Page:Lebrun - Témoignage, 1945.djvu/195

Cette page a été validée par deux contributeurs.
183
le futur traité de paix

Mais qui sait si, le pacte de garantie ayant été ratifié en 1919 par la Grande-Bretagne et les États-Unis, l’Allemagne, assurée de liguer contre elle les plus grandes nations, eût osé se lancer dans une nouvelle guerre de conquêtes et imposer aux peuples une saignée plus terrible encore qu’en 1914-1918 ?

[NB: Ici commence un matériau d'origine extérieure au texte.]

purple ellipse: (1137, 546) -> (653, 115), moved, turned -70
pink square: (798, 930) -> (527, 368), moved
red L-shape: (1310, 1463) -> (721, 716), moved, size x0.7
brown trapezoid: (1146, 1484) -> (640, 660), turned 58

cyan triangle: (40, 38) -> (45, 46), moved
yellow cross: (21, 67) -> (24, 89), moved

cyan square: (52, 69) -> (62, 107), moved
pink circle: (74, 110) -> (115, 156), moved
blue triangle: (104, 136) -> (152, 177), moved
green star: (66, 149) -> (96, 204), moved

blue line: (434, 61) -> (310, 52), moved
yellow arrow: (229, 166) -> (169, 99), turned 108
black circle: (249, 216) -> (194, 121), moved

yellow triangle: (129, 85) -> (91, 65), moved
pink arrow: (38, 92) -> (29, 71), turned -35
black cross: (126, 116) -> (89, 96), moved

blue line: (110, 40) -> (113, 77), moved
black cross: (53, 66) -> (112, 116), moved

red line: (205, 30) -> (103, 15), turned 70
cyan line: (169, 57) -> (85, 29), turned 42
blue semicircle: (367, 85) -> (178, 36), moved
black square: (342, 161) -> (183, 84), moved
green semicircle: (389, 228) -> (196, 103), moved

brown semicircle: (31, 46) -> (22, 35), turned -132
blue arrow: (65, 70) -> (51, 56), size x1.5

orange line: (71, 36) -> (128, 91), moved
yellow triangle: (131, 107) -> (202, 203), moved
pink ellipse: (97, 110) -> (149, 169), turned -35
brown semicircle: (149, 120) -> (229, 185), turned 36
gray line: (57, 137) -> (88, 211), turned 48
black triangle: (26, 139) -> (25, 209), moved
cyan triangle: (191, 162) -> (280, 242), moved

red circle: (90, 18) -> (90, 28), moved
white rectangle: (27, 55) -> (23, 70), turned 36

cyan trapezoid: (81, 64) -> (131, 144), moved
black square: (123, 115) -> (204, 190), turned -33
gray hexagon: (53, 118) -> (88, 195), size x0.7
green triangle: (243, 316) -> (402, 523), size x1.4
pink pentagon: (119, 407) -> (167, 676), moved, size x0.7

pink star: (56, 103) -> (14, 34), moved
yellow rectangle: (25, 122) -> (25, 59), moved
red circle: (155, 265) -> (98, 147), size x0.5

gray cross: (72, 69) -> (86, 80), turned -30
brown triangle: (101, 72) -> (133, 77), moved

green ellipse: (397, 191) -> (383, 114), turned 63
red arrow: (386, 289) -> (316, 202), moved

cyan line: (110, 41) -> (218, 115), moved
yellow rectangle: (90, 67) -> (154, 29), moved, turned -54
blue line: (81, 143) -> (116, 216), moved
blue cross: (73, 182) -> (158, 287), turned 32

Sans doute, devant les sacrifices considérables en hommes et en argent que leur impose la guerre présente, les peuples anglo-saxons font-ils un retour vers le passé. Ils se disent que si leurs représentants d’alors avaient été plus clairvoyants, plus compréhensifs, ils auraient évité les maux actuels. En proposant d’installer sur le Rhin une garde militaire interalliée au moins pendant quelques années, la France ne songeait pas à elle seule. Elle entendait mettre en défense le « front de la liberté » suivant une expression qui a eu cours outre-Atlantique. Le monde a payé cher de ne l’avoir pas comprise et suivie.

Encore une erreur à éviter dans l’avenir.

Une autre faiblesse du traité de paix apparut avec la Société des Nations telle qu’elle fut organisée.

C’était sans doute une idée rationnelle, pour asseoir la paix dans le monde, de rapprocher les peuples dans un organisme commun, de les appeler à se réunir chaque année pour s’entretenir des problèmes politiques, sociaux et économiques, et surtout de prévoir une intervention, le cas échéant, en vue de réduire les menaces de conflit apparaissant ici ou là.

De fait, pendant plusieurs années, l’institution genevoise a bien répondu aux vœux de ses fondateurs ; elle a fixé certaines délimitations de frontières demeurées en suspens, elle a secouru dans leurs efforts de relèvement des pays jetés dans la détresse par la guerre, elle a apaisé des conflits en puissance.

Mais pour remplir en toutes occasions sa mission, il lui fallait satisfaire à deux conditions qui lui faisaient défaut : être universelle et jouir d’un pouvoir de contrainte.